Старичок посмотрел на него удивленно.
– Вы меня не знаете? – спросил он несколько менее ласково. – Вы иностранец? В этом городе меня знают все. Я – здешний профессор Кант. Мое имя вам также неизвестно? – грустно спросил он и затем рассмеялся не то саркастически, не то добродушно. – Скажу вам правду: я не очень честолюбив, но меня иногда огорчает, что я не пользуюсь известностью в широкой публике. Право, людям не мешало бы знать, что думает в Кёнигсберге, на Prinzessinstrasse старый Иммануэль Кант… Впрочем, это неважно. Так вы – иностранец? Здесь есть немало поляков и евреев. Вы не поляк? Несчастные поляки… Может быть, вы – еврей? Евреи Фридлендер и Маркус Герц – мои добрые друзья. Вы их не знаете? Ах да, вы иностранец… Вы, вероятно, намерены поступить в наш университет? Прекрасная мысль, молодой человек. Я люблю молодых людей, а ваше лицо мне особенно нравится. Если хотите, я сам буду с вами заниматься, privatim или даже privatissime[74 - Частным образом… абсолютно частным (лат.).], бесплатно или лучше за небольшую плату, – в зависимости от ваших средств. Я могу преподавать вам все предметы, которые я читал в университете: математику, астрономию, философию, физику, логику, мораль, натуральное богословие, юриспруденцию, антропологию, физическую географию, фортификацию и пиротехнику. Кроме этого, я, к сожалению, знаю немного. И некоторые главы мне придется даже предварительно восстановить в памяти. Я кое-что забыл, потому что я очень стар…

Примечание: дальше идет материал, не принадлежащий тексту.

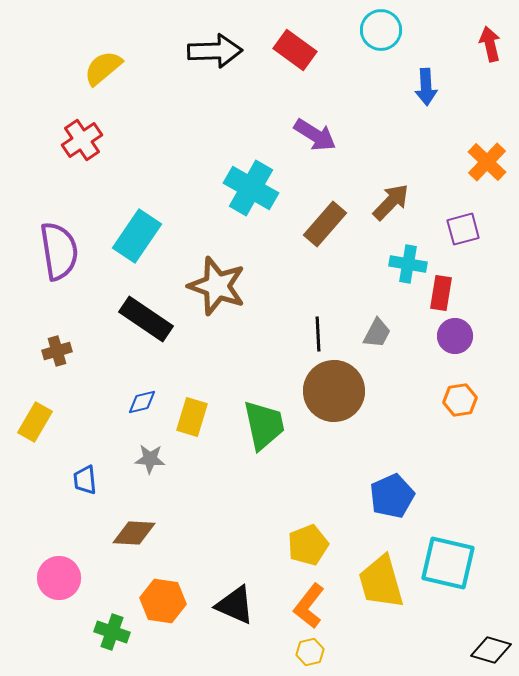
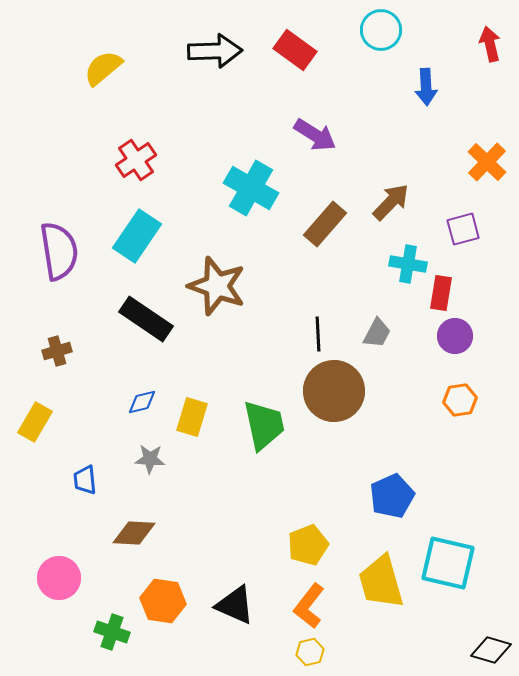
red cross at (82, 140): moved 54 px right, 20 px down
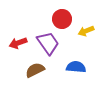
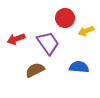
red circle: moved 3 px right, 1 px up
red arrow: moved 2 px left, 4 px up
blue semicircle: moved 3 px right
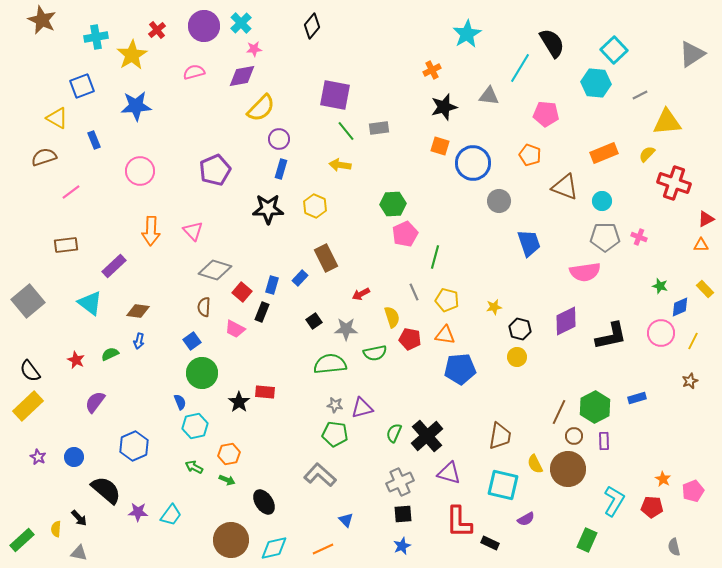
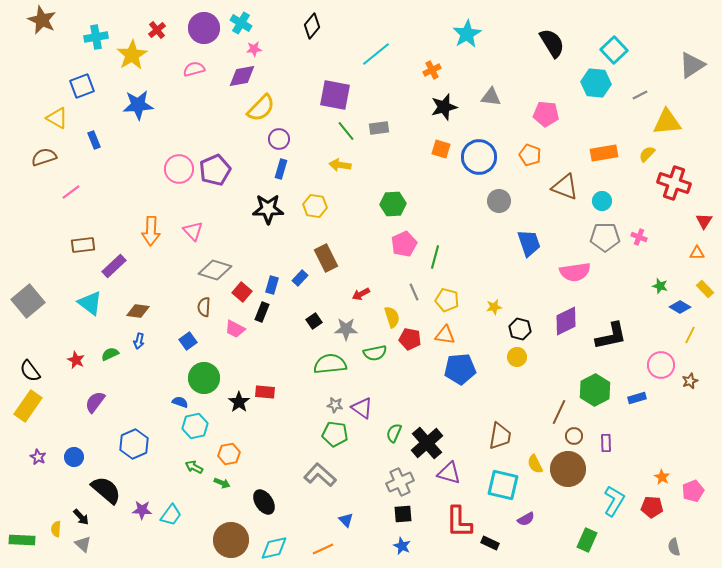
cyan cross at (241, 23): rotated 15 degrees counterclockwise
purple circle at (204, 26): moved 2 px down
gray triangle at (692, 54): moved 11 px down
cyan line at (520, 68): moved 144 px left, 14 px up; rotated 20 degrees clockwise
pink semicircle at (194, 72): moved 3 px up
gray triangle at (489, 96): moved 2 px right, 1 px down
blue star at (136, 106): moved 2 px right, 1 px up
orange square at (440, 146): moved 1 px right, 3 px down
orange rectangle at (604, 153): rotated 12 degrees clockwise
blue circle at (473, 163): moved 6 px right, 6 px up
pink circle at (140, 171): moved 39 px right, 2 px up
yellow hexagon at (315, 206): rotated 15 degrees counterclockwise
red triangle at (706, 219): moved 2 px left, 2 px down; rotated 30 degrees counterclockwise
pink pentagon at (405, 234): moved 1 px left, 10 px down
brown rectangle at (66, 245): moved 17 px right
orange triangle at (701, 245): moved 4 px left, 8 px down
pink semicircle at (585, 272): moved 10 px left
blue diamond at (680, 307): rotated 55 degrees clockwise
pink circle at (661, 333): moved 32 px down
blue square at (192, 341): moved 4 px left
yellow line at (693, 341): moved 3 px left, 6 px up
green circle at (202, 373): moved 2 px right, 5 px down
blue semicircle at (180, 402): rotated 49 degrees counterclockwise
yellow rectangle at (28, 406): rotated 12 degrees counterclockwise
green hexagon at (595, 407): moved 17 px up
purple triangle at (362, 408): rotated 50 degrees clockwise
black cross at (427, 436): moved 7 px down
purple rectangle at (604, 441): moved 2 px right, 2 px down
blue hexagon at (134, 446): moved 2 px up
orange star at (663, 479): moved 1 px left, 2 px up
green arrow at (227, 480): moved 5 px left, 3 px down
purple star at (138, 512): moved 4 px right, 2 px up
black arrow at (79, 518): moved 2 px right, 1 px up
green rectangle at (22, 540): rotated 45 degrees clockwise
blue star at (402, 546): rotated 24 degrees counterclockwise
gray triangle at (79, 553): moved 4 px right, 9 px up; rotated 30 degrees clockwise
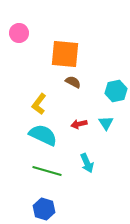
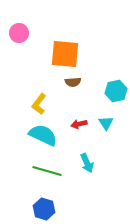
brown semicircle: rotated 147 degrees clockwise
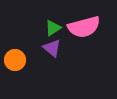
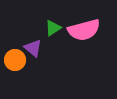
pink semicircle: moved 3 px down
purple triangle: moved 19 px left
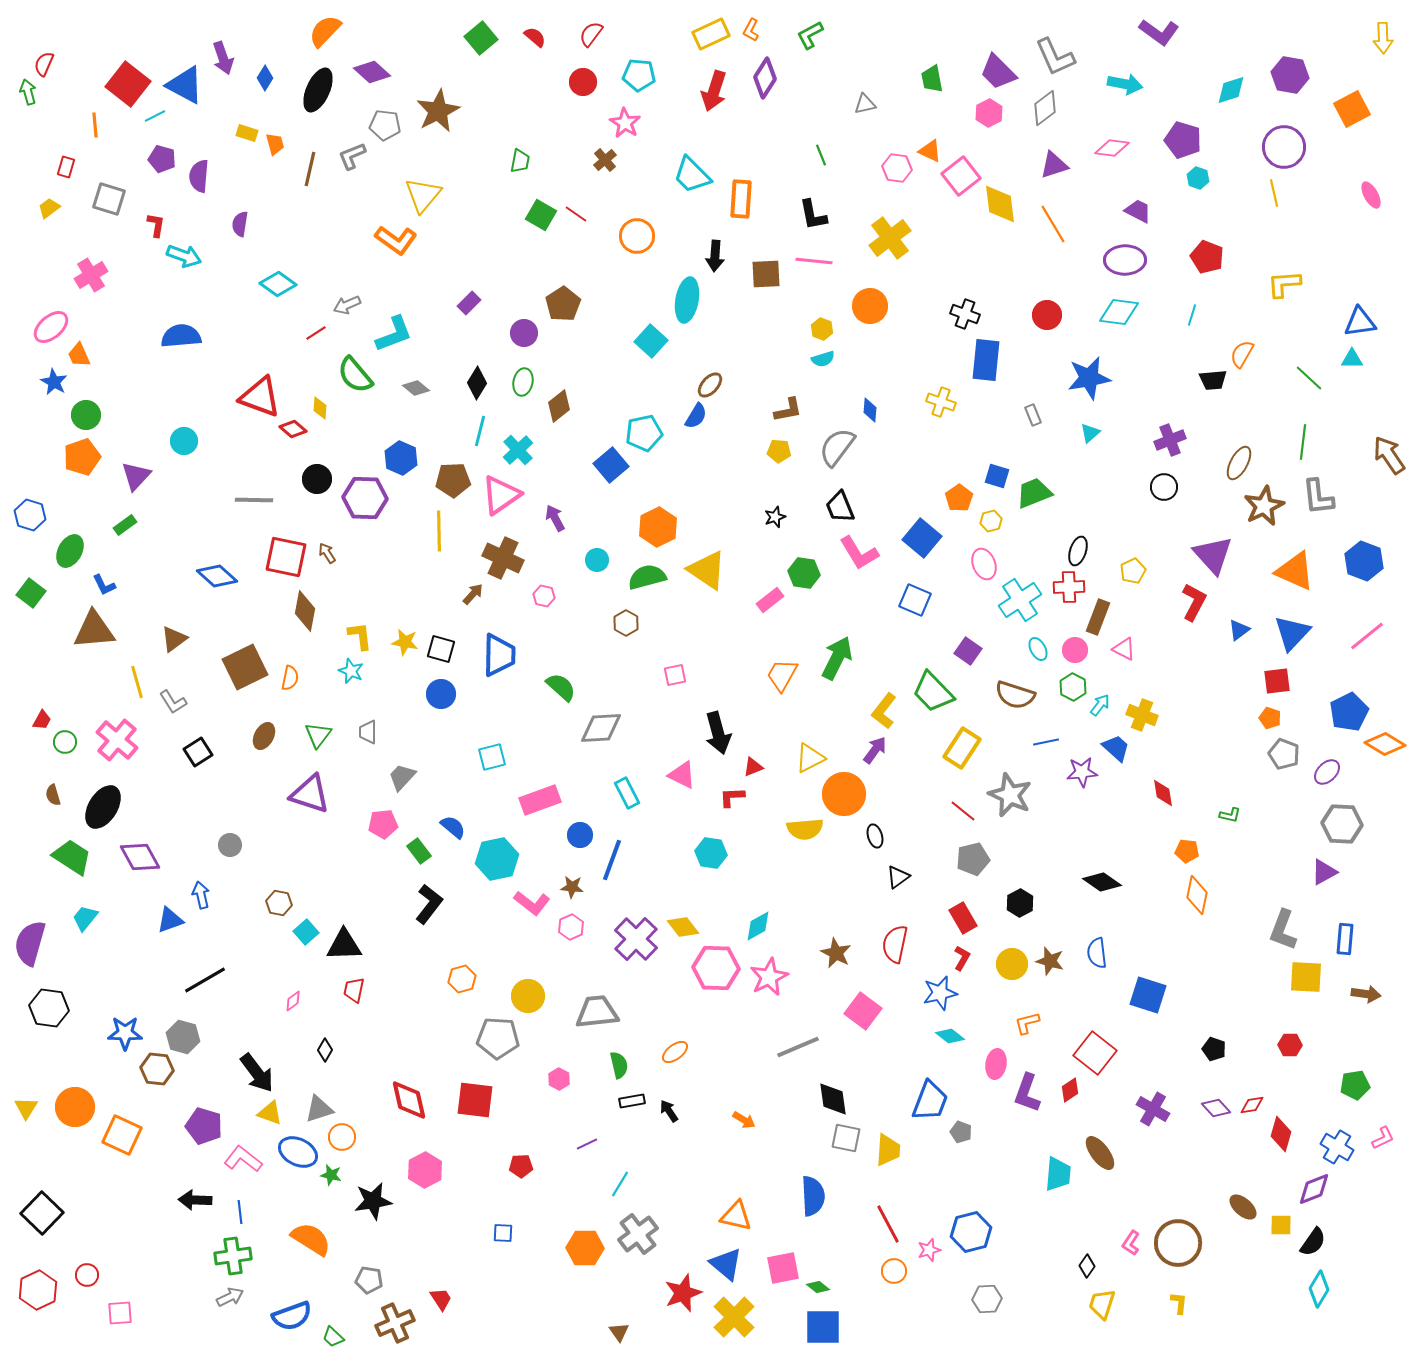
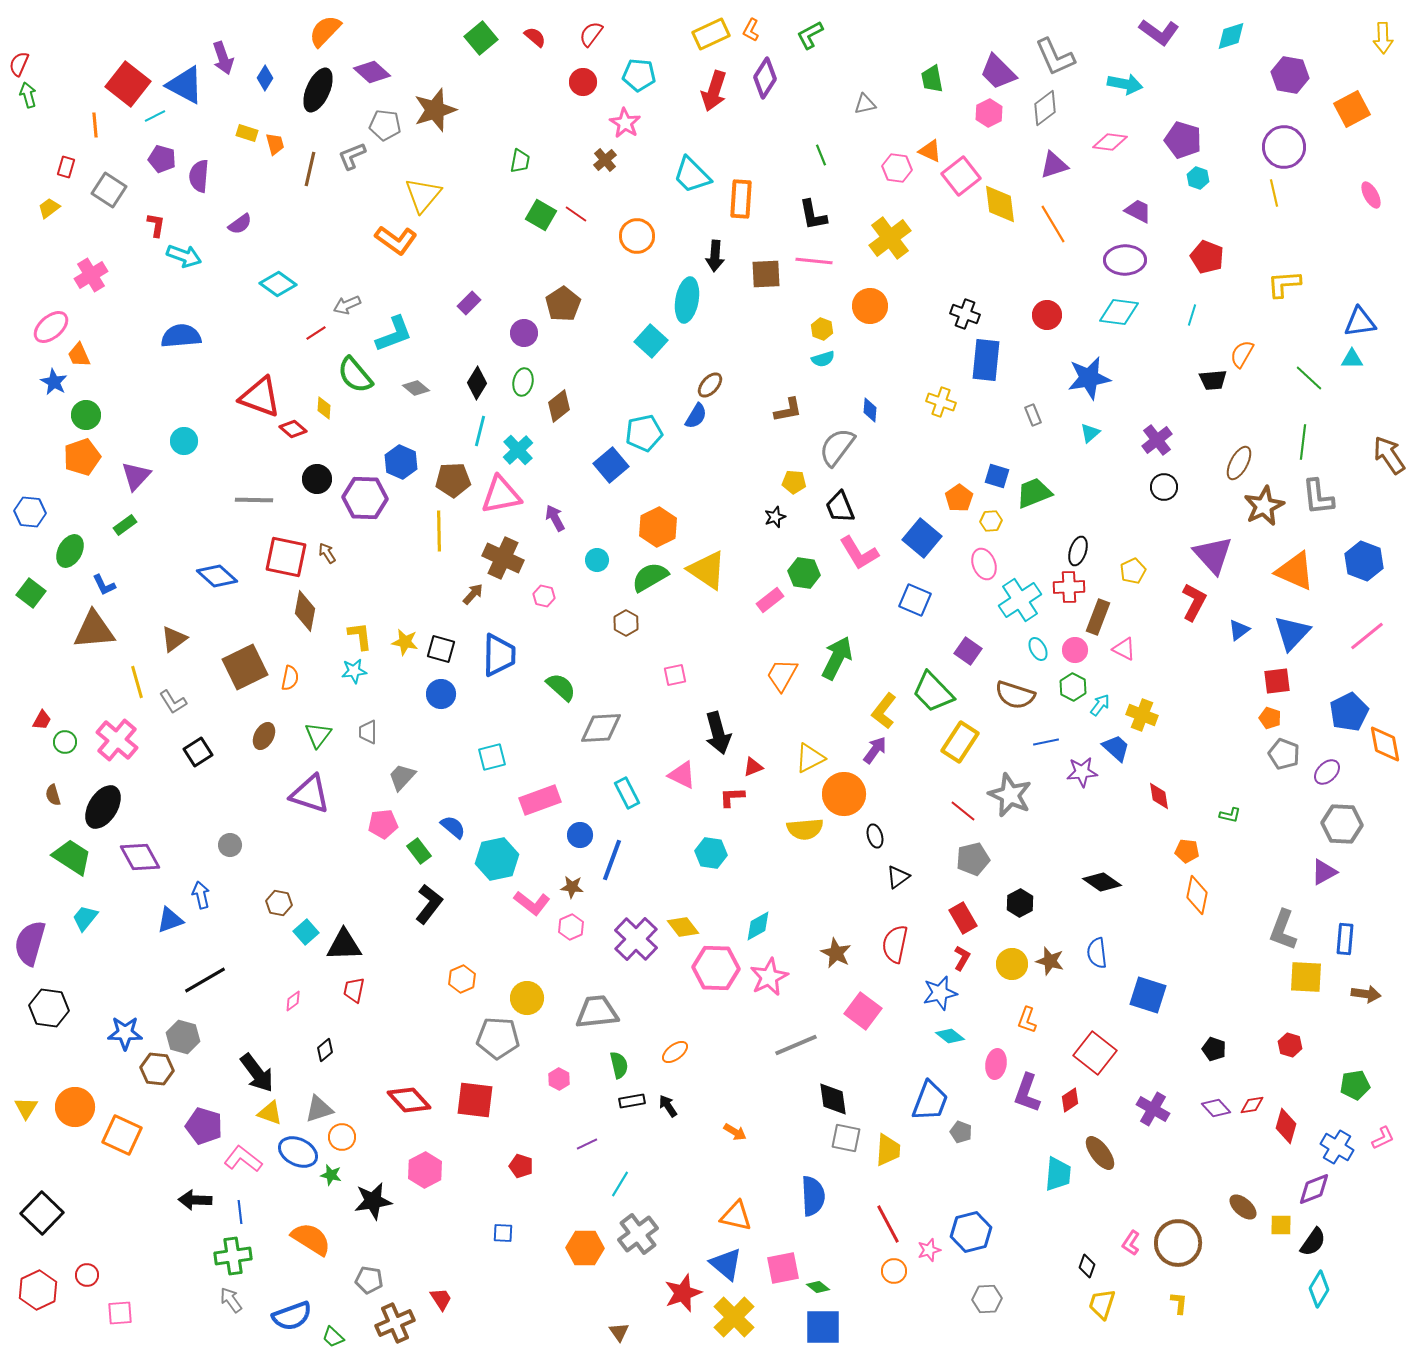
red semicircle at (44, 64): moved 25 px left
cyan diamond at (1231, 90): moved 54 px up
green arrow at (28, 92): moved 3 px down
brown star at (438, 111): moved 3 px left, 1 px up; rotated 9 degrees clockwise
pink diamond at (1112, 148): moved 2 px left, 6 px up
gray square at (109, 199): moved 9 px up; rotated 16 degrees clockwise
purple semicircle at (240, 224): rotated 135 degrees counterclockwise
yellow diamond at (320, 408): moved 4 px right
purple cross at (1170, 440): moved 13 px left; rotated 16 degrees counterclockwise
yellow pentagon at (779, 451): moved 15 px right, 31 px down
blue hexagon at (401, 458): moved 4 px down
pink triangle at (501, 495): rotated 24 degrees clockwise
blue hexagon at (30, 515): moved 3 px up; rotated 12 degrees counterclockwise
yellow hexagon at (991, 521): rotated 10 degrees clockwise
green semicircle at (647, 577): moved 3 px right; rotated 15 degrees counterclockwise
cyan star at (351, 671): moved 3 px right; rotated 30 degrees counterclockwise
orange diamond at (1385, 744): rotated 48 degrees clockwise
yellow rectangle at (962, 748): moved 2 px left, 6 px up
red diamond at (1163, 793): moved 4 px left, 3 px down
orange hexagon at (462, 979): rotated 8 degrees counterclockwise
yellow circle at (528, 996): moved 1 px left, 2 px down
orange L-shape at (1027, 1023): moved 3 px up; rotated 56 degrees counterclockwise
red hexagon at (1290, 1045): rotated 15 degrees clockwise
gray line at (798, 1047): moved 2 px left, 2 px up
black diamond at (325, 1050): rotated 20 degrees clockwise
red diamond at (1070, 1090): moved 10 px down
red diamond at (409, 1100): rotated 30 degrees counterclockwise
black arrow at (669, 1111): moved 1 px left, 5 px up
orange arrow at (744, 1120): moved 9 px left, 12 px down
red diamond at (1281, 1134): moved 5 px right, 8 px up
red pentagon at (521, 1166): rotated 20 degrees clockwise
black diamond at (1087, 1266): rotated 15 degrees counterclockwise
gray arrow at (230, 1297): moved 1 px right, 3 px down; rotated 100 degrees counterclockwise
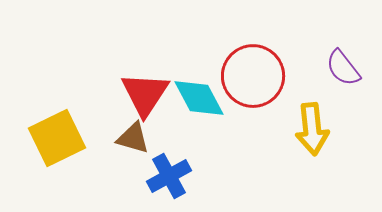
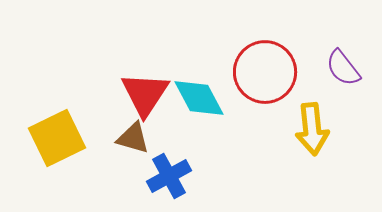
red circle: moved 12 px right, 4 px up
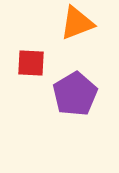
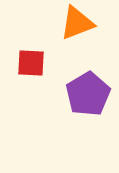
purple pentagon: moved 13 px right
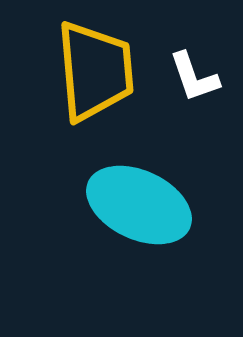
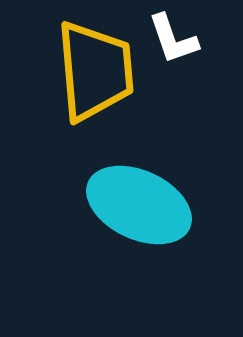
white L-shape: moved 21 px left, 38 px up
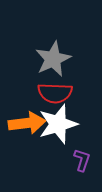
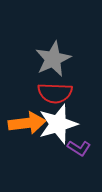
purple L-shape: moved 3 px left, 12 px up; rotated 105 degrees clockwise
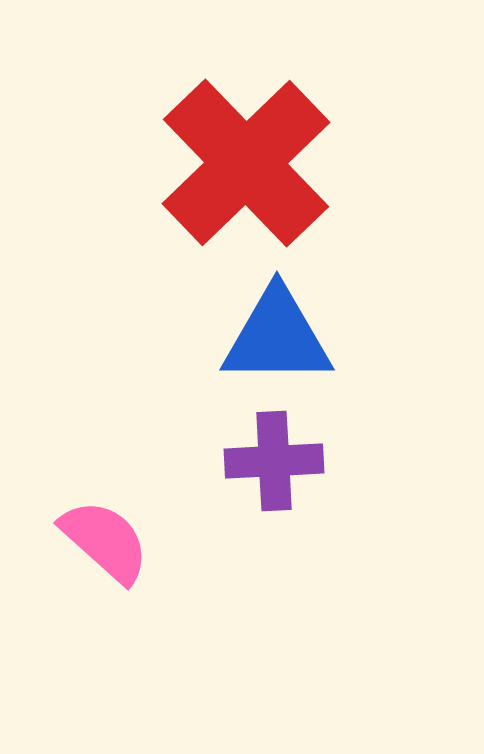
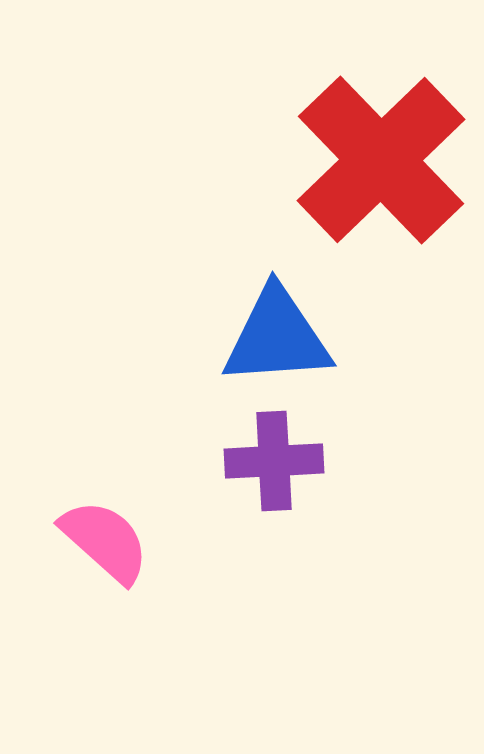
red cross: moved 135 px right, 3 px up
blue triangle: rotated 4 degrees counterclockwise
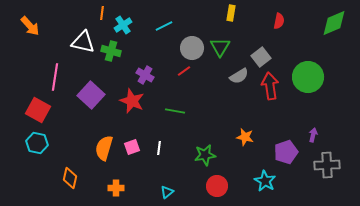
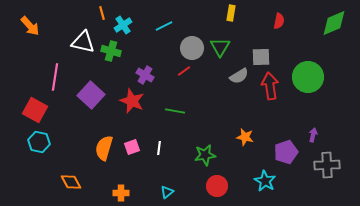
orange line: rotated 24 degrees counterclockwise
gray square: rotated 36 degrees clockwise
red square: moved 3 px left
cyan hexagon: moved 2 px right, 1 px up
orange diamond: moved 1 px right, 4 px down; rotated 40 degrees counterclockwise
orange cross: moved 5 px right, 5 px down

Он опять просиял улыбкой, и его чисто детская улыбка невольно остановила внимание Штааля. Он вгляделся в старика и увидел, что лоб у него какой-то необыкновенный. Из глубоких впадин, покрытых седыми бровями, лили мягкий свет голубые глаза.
– Вас, может быть, смущает, – продолжал старик, – что студентам по общему правилу не разрешается жениться. Это ничего. Я выхлопочу вам разрешение. А после окончания университета вы легко найдете место учителя. Вы можете быть впоследствии профессором у себя на родине. Это хорошо оплачивается. Я в начале своей карьеры получал всего шестьдесят два талера в год; а в этом году мне вышло семьсот двадцать пять талеров шестьдесят два гроша и девять пфеннигов. И за сочинения свои я тоже получаю недурной гонорар: за мою «Критику чистого Разума» я получил по четыре талера с печатного листа. Вы скажете, что я эксплуатирую своего издателя? Это неверно, ибо моя книга может выдержать несколько изданий и, наверное, принесет доход. Но я действительно очень хорошо устраиваю свои дела… Вероятно, я проживу еще лет двадцать, и тогда я оставлю после себя не менее тридцати тысяч талеров сбережений. А главное, за всю свою жизнь я никому ни разу не был должен ни гроша. Когда ко мне стучат в дверь, я отворяю совершенно спокойно, зная, что за дверью нет кредитора. Да, – повторил он очень довольным тоном. – Jawohl, mein junger Freund, mit ruhigem und freudigem Herzen kann ich immer «Herein» rufen, wenn jemand an meine Tur kloprt, denn ich bin gewiss, dass kein Glaubiger draussen steht…[75 - Да, мой юный друг, спокойно и дружелюбно могу я всегда крикнуть: «Войдите»,?– когда кто-то постучит ко мне в дверь, потому что я уверен, что снаружи нет кредитора (нем.).]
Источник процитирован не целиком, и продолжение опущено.